Mais très vite émerge la rivalité entre l'Union soviétique et les Occidentaux. C'est le début de la guerre froide. Un « rideau de fer » sépare l'Europe en deux : d'un côté les pays occidentaux sous la protection de l'Amérique et de l'OTAN, qui bénéficient du plan Marshall, de l'autre l'URSS et ses « satellites ». L'Allemagne elle-même est séparée en deux États hostiles l'un à l'autre...
De la lutte contre Hitler...
Premier ministre de Grande-Bretagne pendant la Seconde Guerre mondiale, le vieux lion a permis la défaite de l'Allemagne grâce à sa détermination et à sa force de caractère.
Mais, le 26 juillet 1945, moins de trois mois après la capitulation de l'Allemagne, il a dû quitter le pouvoir, les électeurs ayant manifesté leur désir de tourner la page et reporté leurs suffrages sur le travailliste Clement Attlee, riche de ses promesses de nationalisations et de réformes sociales.
... à la lutte contre Staline
Le 10 octobre 1944, alors qu'il était encore Premier ministre, Winston Churchill avait concédé à Staline, son allié dans la guerre contre Hitler, le droit de mettre la main sur la Pologne, la Yougoslavie et même la Grèce.
Quatre mois plus tard, à la conférence de Yalta, il mesure sa légèreté dans l'affaire et prend conscience de ce qu'un nouveau conflit est en germe.
Le 12 mai 1945, un mois après la mort du président américain Franklin Roosevelt et quelques jours après la capitulation de l'Allemagne, Churchill écrit donc à son successeur à la Maison Blanche, Harry S. Truman : « un rideau de fer est tombé sur le front russe ».
L'avertissement passe inaperçu car le monde baigne encore dans l'allégresse de la victoire. Les vainqueurs du nazisme jettent ensemble à San Francisco les bases de l'ONU (Organisation des Nations Unies) en juin 1945.
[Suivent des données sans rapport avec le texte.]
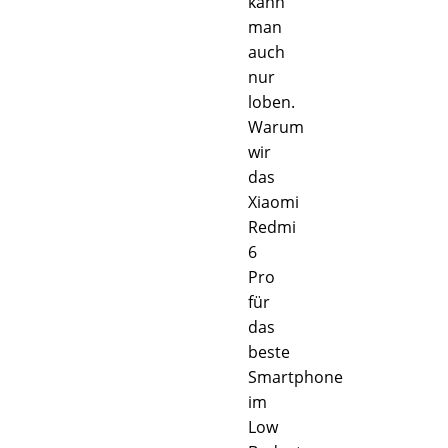
kann
man
auch
nur
loben.
Warum
wir
das
Xiaomi
Redmi
6
Pro
für
das
beste
Smartphone
im
Low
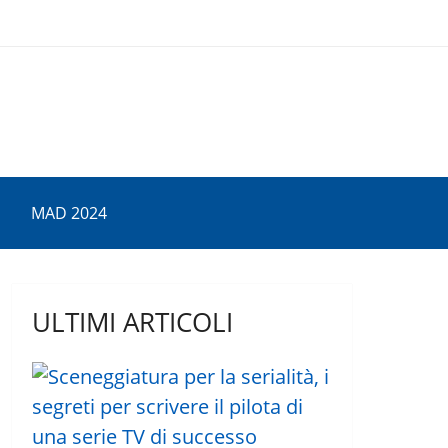
MAD 2024
ULTIMI ARTICOLI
Harry Truman veut néanmoins montrer ses muscles à son allié de circonstance et le dissuader d'intervenir sur le front oriental, où la guerre contre le Japon traîne en longueur. Pour cela, il prend la décision de larguer deux bombes atomiques sur le Japon en août 1945.
Staline se sent menacé et n'entend pas perdre le bénéfice de sa victoire sur le nazisme, au prix de vingt millions de morts soviétiques (à comparer aux quatre cent mille morts américains). Il ne veut pas laisser aux États-Unis le monopole de l'arme atomique, autrement dit une absolue hégémonie sur le monde.
Aux États-Unis, les industriels de l'armement ont tout lieu de se réjouir. Ils craignaient, avec le retour de la paix, de perdre les juteux contrats des années de guerre. Ils n'ont pas de mal à convaincre le président Truman de ne pas relâcher l'effort contre la nouvelle menace venue de l'Est !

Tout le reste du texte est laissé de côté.